Selenium is a natural mineral found in the soil, water, and some foods. Selenium is not produced in the body naturally, rather it is obtained from the diet and plays a key role in the metabolism. Being a powerful antioxidant, Selenium has attracted a lot more attention amongst fitness enthusiasts.
The amount of selenium in food depends largely on the selenium concentration of the soil, and this can vary both regionally and internationally. Some of the foods high in selenium include brazil nuts followed by mushroom, sunflower seeds, seafood, tofu, whole wheat pasta, tuna, etc. However, selenium deficiency can produce a range of symptoms, the most common of which is muscle weakness and infertility in men and women.

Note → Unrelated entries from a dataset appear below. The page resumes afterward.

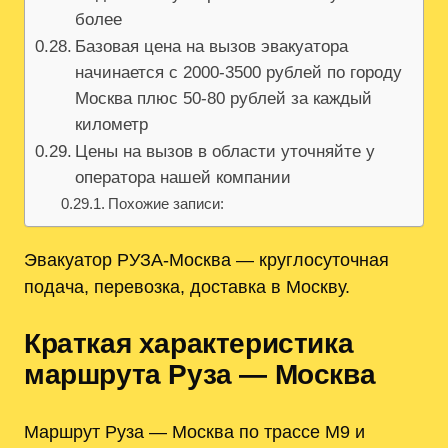
более
Базовая цена на вызов эвакуатора
начинается с 2000-3500 рублей по городу
Москва плюс 50-80 рублей за каждый
километр
Цены на вызов в области уточняйте у
оператора нашей компании
Похожие записи:
Эвакуатор РУЗА-Москва — круглосуточная
подача, перевозка, доставка в Москву.
Краткая характеристика
маршрута Руза — Москва
Маршрут Руза — Москва по трассе М9 и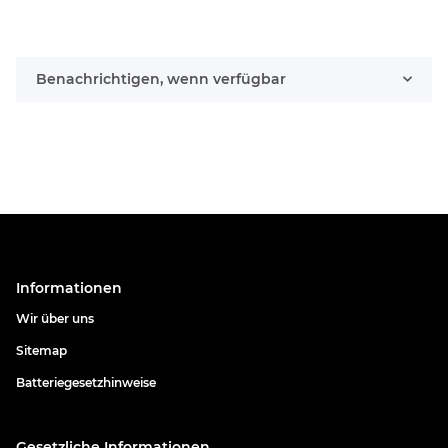
Benachrichtigen, wenn verfügbar
Informationen
Wir über uns
Sitemap
Batteriegesetzhinweise
Gesetzliche Informationen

Selenium, which is nutritionally essential for humans has a unique tendency to bind to the sulfur-containing amino acid cysteine and form a special antioxidant namely selenoproteins in the body. Selenoproteins carry selenium to the tissues and play a critical role in the imperative functions of the body such as reproduction, thyroid hormone metabolism, DNA synthesis, and protection from oxidative damage and infection to name a few.
Key Health Benefits of Selenium:
Supplementing selenium safeguard’s overall health in the following ways:
- Acts as an antioxidant and defends against oxidative stress.
- Improves blood flow and may lower risk for heart disease.
- Helps to boost immunity.
- Underactive Thyroid: Research supports that supplementing 200mcg selenium daily along with thyroid hormone might decrease antibodies responsible for this condition in the body.
- Mood Swings: Supplementing selenium is found to improve mood, general feelings of well being, and quality of life in people with complaints of anxiety and mood swings.
Is Selenium Safe?
The recommended daily allowance (RDA) of selenium is 55 milligrams per day, Most people are able to meet their daily requirement for selenium by wholesome diet, However, if you are starting with selenium supplementation, it is best to consult a Nutritionist to get your selenium intake calculated, and get the dosage customized. Although there is not much evidence-based research available to support selenium toxicity, However, self-supplementation is not to be encouraged. The safe upper limit for selenium is 400 micrograms a day in adults. Anything above that is considered an overdose.